* [EXERCISE BRIEF]:
Leaving the pictures out, transcribe the records below exactly.

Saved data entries
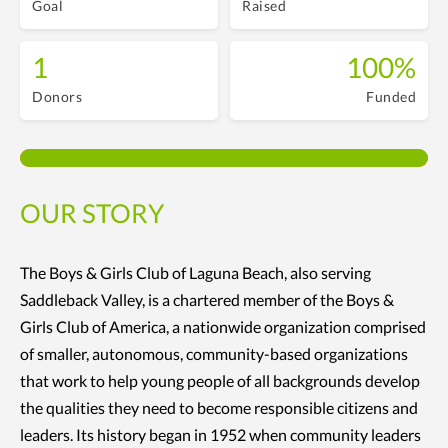
Goal
Raised
1
100%
Donors
Funded
OUR STORY
The Boys & Girls Club of Laguna Beach, also serving
Saddleback Valley, is a chartered member of the Boys &
Girls Club of America, a nationwide organization comprised
of smaller, autonomous, community-based organizations
that work to help young people of all backgrounds develop
the qualities they need to become responsible citizens and
leaders. Its history began in 1952 when community leaders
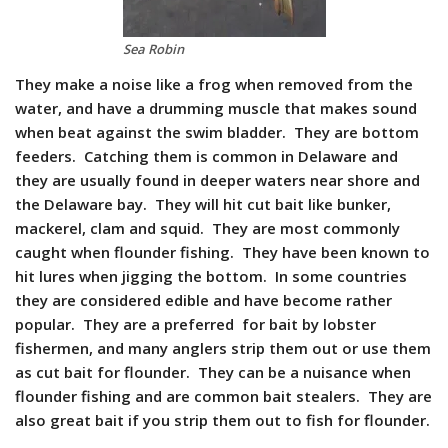
Sea Robin
They make a noise like a frog when removed from the
water, and have a drumming muscle that makes sound
when beat against the swim bladder. They are bottom
feeders. Catching them is common in Delaware and
they are usually found in deeper waters near shore and
the Delaware bay. They will hit cut bait like bunker,
mackerel, clam and squid. They are most commonly
caught when flounder fishing. They have been known to
hit lures when jigging the bottom. In some countries
they are considered edible and have become rather
popular. They are a preferred for bait by lobster
fishermen, and many anglers strip them out or use them
as cut bait for flounder. They can be a nuisance when
flounder fishing and are common bait stealers. They are
also great bait if you strip them out to fish for flounder.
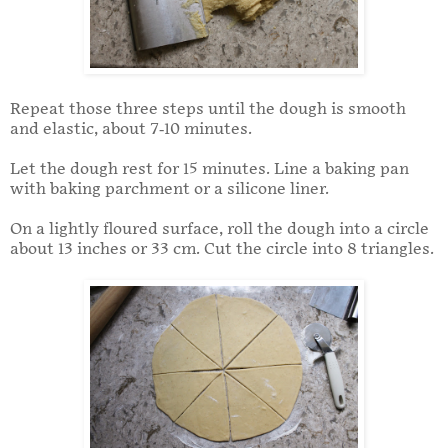
Repeat those three steps until the dough is smooth
and elastic, about 7-10 minutes.
Let the dough rest for 15 minutes. Line a baking pan
with baking parchment or a silicone liner.
On a lightly floured surface, roll the dough into a circle
about 13 inches or 33 cm. Cut the circle into 8 triangles.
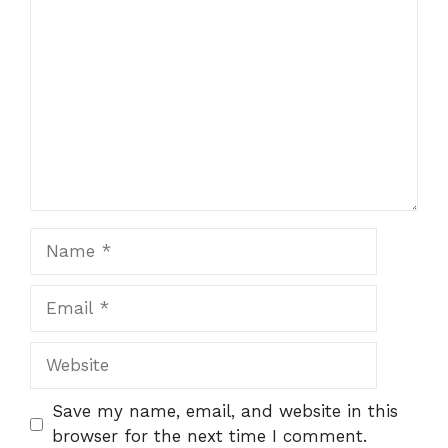
Comment
Name
Email
Website
Save my name, email, and website in this
browser for the next time I comment.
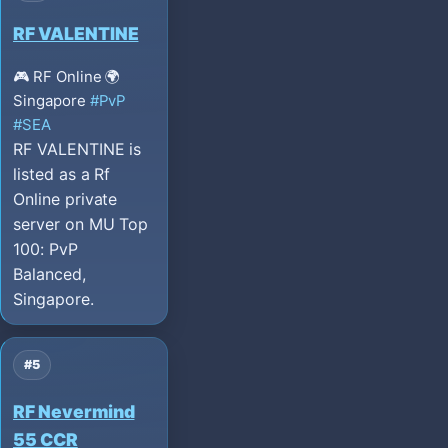
RF VALENTINE
🎮 RF Online
🌍
Singapore
#PvP
#SEA
RF VALENTINE is
listed as a Rf
Online private
server on MU Top
100: PvP
Balanced,
Singapore.
#5
RF Nevermind
55 CCR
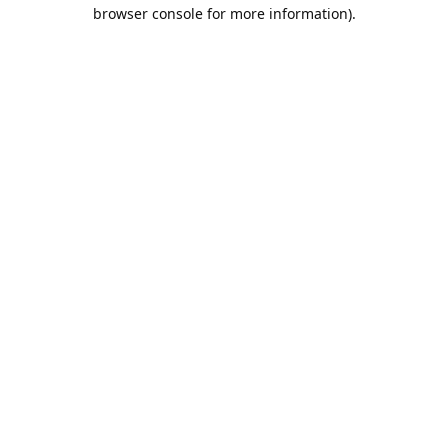
browser console for more information).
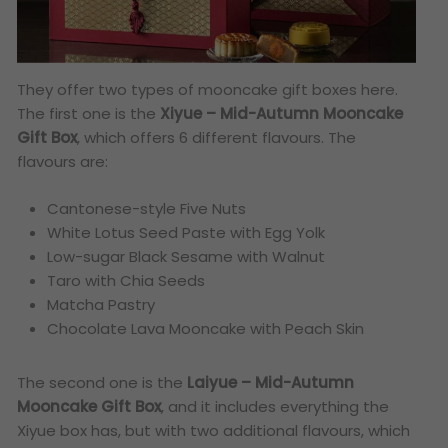
They offer two types of mooncake gift boxes here.
The first one is the
Xiyue – Mid-Autumn Mooncake
Gift Box
, which offers 6 different flavours. The
flavours are:
Cantonese-style Five Nuts
White Lotus Seed Paste with Egg Yolk
Low-sugar Black Sesame with Walnut
Taro with Chia Seeds
Matcha Pastry
Chocolate Lava Mooncake with Peach Skin
The second one is the
Laiyue – Mid-Autumn
Mooncake Gift Box
, and it includes everything the
Xiyue box has, but with two additional flavours, which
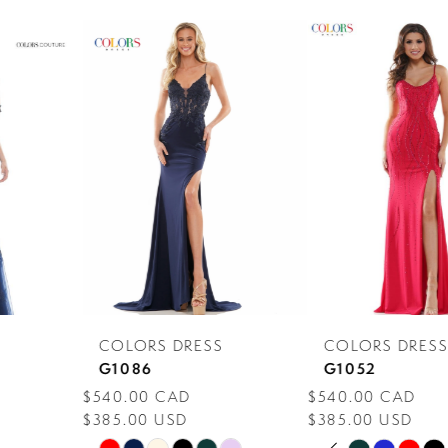
PAUSE AUTOPLAY
PREVIOUS SLIDE
NEXT SLIDE
0
Related
Skip
Products
to
1
Carousel
end
2
3
4
5
6
7
COLORS DRESS
COLORS DRESS
8
G1086
G1052
$540.00 CAD
$540.00 CAD
9
$385.00 USD
$385.00 USD
PAUSE AUTOPLAY
PREVIOUS SLIDE
NEXT SLIDE
10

* [YOUR RESPONSE]:
Goal
Raised
1
100%
Donors
Funded
OUR STORY
The Boys & Girls Club of Laguna Beach, also serving
Saddleback Valley, is a chartered member of the Boys &
Girls Club of America, a nationwide organization comprised
of smaller, autonomous, community-based organizations
that work to help young people of all backgrounds develop
the qualities they need to become responsible citizens and
leaders. Its history began in 1952 when community leaders
Sea Robin
They make a noise like a frog when removed from the
water, and have a drumming muscle that makes sound
when beat against the swim bladder. They are bottom
feeders. Catching them is common in Delaware and
they are usually found in deeper waters near shore and
the Delaware bay. They will hit cut bait like bunker,
mackerel, clam and squid. They are most commonly
caught when flounder fishing. They have been known to
hit lures when jigging the bottom. In some countries
they are considered edible and have become rather
popular. They are a preferred for bait by lobster
fishermen, and many anglers strip them out or use them
as cut bait for flounder. They can be a nuisance when
flounder fishing and are common bait stealers. They are
also great bait if you strip them out to fish for flounder.
Repeat those three steps until the dough is smooth
and elastic, about 7-10 minutes.
Let the dough rest for 15 minutes. Line a baking pan
with baking parchment or a silicone liner.
On a lightly floured surface, roll the dough into a circle
about 13 inches or 33 cm. Cut the circle into 8 triangles.
Comment
Name
Email
Website
Save my name, email, and website in this
browser for the next time I comment.
RF VALENTINE
🎮 RF Online
🌍
Singapore
#PvP
#SEA
RF VALENTINE is
listed as a Rf
Online private
server on MU Top
100: PvP
Balanced,
Singapore.
#5
RF Nevermind
55 CCR
browser console for more information).
They offer two types of mooncake gift boxes here.
The first one is the
Xiyue – Mid-Autumn Mooncake
Gift Box
, which offers 6 different flavours. The
flavours are:
Cantonese-style Five Nuts
White Lotus Seed Paste with Egg Yolk
Low-sugar Black Sesame with Walnut
Taro with Chia Seeds
Matcha Pastry
Chocolate Lava Mooncake with Peach Skin
The second one is the
Laiyue – Mid-Autumn
Mooncake Gift Box
, and it includes everything the
Xiyue box has, but with two additional flavours, which
PAUSE AUTOPLAY
PREVIOUS SLIDE
NEXT SLIDE
0
Related
Skip
Products
to
1
Carousel
end
2
3
4
5
6
7
COLORS DRESS
COLORS DRESS
8
G1086
G1052
$540.00 CAD
$540.00 CAD
9
$385.00 USD
$385.00 USD
PAUSE AUTOPLAY
PREVIOUS SLIDE
NEXT SLIDE
10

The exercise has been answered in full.